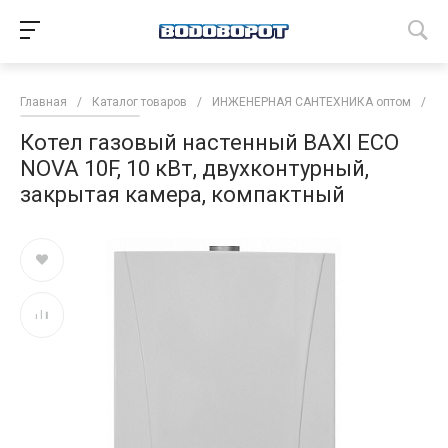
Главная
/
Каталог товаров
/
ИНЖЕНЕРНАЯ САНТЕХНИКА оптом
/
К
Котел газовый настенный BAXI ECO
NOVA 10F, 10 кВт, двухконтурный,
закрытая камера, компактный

_ _ _

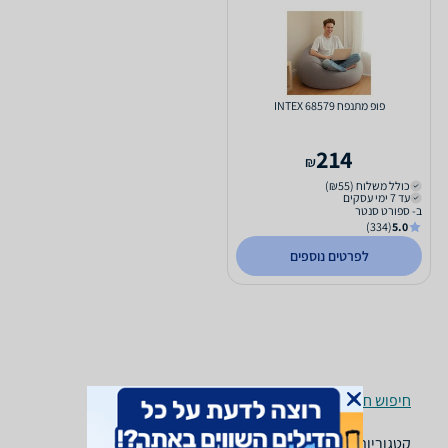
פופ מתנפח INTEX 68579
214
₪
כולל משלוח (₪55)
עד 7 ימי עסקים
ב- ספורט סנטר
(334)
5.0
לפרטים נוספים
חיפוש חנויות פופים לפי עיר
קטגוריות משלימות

_ _ _

WHAT YOU NEED TO DO.
In the listing above, find the line with "NOVA 10F, 10" and the line with "закрытая камера, компактный"; output exactly those lines and all lines between them.

EXERCISE RESPONSE.
NOVA 10F, 10 кВт, двухконтурный,
закрытая камера, компактный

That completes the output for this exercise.